§ PROBLEM DESCRIPTION
Gather all lines in the entries below that include the word "ledger".

[Stored entries]
== Segment start ==
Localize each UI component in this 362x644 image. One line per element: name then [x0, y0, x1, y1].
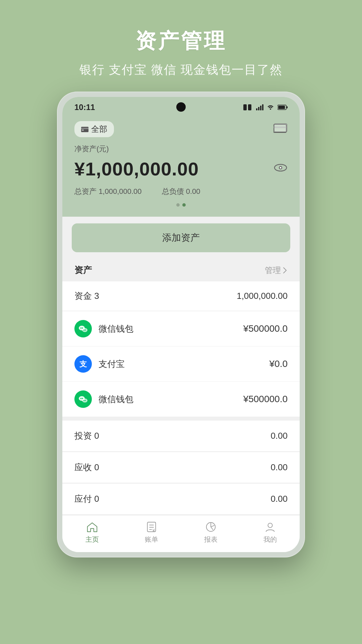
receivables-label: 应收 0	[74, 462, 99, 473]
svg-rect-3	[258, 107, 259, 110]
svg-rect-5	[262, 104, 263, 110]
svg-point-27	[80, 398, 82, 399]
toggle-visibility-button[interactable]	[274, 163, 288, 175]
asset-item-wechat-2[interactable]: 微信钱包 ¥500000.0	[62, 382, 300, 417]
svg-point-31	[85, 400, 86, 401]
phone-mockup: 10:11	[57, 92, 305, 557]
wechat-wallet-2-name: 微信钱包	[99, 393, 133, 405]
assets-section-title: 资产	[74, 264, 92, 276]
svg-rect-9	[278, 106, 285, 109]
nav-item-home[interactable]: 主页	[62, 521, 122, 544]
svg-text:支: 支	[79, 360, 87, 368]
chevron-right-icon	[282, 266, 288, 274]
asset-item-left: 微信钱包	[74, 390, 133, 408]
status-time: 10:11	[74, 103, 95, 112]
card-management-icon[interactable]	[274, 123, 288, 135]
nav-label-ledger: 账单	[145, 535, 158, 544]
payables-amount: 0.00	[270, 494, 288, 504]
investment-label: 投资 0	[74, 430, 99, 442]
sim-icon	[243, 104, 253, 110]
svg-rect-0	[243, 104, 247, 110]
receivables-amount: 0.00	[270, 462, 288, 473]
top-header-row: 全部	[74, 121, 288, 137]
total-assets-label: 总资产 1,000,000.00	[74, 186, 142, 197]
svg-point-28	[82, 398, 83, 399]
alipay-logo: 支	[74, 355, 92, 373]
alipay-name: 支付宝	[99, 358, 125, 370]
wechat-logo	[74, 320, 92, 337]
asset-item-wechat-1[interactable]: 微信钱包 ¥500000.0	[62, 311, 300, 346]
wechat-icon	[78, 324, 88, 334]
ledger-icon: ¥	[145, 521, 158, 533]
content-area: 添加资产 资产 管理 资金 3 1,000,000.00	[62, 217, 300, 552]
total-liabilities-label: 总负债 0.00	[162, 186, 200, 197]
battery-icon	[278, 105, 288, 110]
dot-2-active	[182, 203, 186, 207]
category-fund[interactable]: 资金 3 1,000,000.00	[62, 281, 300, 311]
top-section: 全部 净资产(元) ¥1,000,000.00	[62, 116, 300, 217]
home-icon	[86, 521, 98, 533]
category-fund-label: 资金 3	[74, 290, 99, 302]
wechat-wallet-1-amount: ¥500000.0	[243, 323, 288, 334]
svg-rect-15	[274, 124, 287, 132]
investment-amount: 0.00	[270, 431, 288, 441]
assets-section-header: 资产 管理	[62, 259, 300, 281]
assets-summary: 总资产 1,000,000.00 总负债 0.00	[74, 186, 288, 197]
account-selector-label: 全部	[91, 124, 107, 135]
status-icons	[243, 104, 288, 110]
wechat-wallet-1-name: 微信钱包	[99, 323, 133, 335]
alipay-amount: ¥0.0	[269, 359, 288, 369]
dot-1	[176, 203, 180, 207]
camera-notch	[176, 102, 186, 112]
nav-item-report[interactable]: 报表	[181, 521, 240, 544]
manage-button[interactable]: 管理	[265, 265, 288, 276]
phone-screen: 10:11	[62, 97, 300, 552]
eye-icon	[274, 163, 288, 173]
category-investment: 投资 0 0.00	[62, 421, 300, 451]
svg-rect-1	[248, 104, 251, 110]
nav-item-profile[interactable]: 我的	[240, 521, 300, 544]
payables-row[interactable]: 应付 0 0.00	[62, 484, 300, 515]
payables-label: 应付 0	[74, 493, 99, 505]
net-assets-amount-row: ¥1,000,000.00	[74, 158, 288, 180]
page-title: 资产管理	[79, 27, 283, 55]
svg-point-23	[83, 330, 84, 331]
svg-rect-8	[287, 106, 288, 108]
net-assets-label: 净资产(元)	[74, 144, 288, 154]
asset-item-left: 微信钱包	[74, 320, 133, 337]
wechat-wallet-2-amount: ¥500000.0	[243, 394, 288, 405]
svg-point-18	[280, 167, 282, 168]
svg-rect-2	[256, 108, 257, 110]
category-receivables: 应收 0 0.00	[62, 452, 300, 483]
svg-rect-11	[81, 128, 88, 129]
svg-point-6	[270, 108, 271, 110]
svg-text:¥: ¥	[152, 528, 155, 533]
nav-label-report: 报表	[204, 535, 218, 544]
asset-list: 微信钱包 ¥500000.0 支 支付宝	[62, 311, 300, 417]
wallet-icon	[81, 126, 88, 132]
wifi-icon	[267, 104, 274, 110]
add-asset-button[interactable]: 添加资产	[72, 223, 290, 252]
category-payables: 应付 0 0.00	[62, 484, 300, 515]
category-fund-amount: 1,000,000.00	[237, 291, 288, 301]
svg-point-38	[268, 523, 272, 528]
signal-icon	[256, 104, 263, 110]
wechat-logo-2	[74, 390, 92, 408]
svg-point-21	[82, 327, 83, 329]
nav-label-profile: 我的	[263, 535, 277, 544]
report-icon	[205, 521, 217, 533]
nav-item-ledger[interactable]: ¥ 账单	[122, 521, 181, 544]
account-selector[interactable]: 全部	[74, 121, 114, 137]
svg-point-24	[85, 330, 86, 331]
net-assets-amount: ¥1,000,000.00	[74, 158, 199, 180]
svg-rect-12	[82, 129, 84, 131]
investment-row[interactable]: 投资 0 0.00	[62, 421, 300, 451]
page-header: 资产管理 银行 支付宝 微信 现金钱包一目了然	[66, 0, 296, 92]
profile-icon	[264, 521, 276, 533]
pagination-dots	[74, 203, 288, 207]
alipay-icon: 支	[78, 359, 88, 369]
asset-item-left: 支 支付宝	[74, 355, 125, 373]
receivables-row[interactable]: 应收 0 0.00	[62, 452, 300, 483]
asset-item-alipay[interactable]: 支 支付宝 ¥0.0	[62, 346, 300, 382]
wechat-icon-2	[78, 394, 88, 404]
== Segment end ==
§ REPLY TO THE EXERCISE
nav-label-ledger: 账单	[145, 535, 158, 544]
ledger-icon: ¥	[145, 521, 158, 533]
nav-item-ledger[interactable]: ¥ 账单	[122, 521, 181, 544]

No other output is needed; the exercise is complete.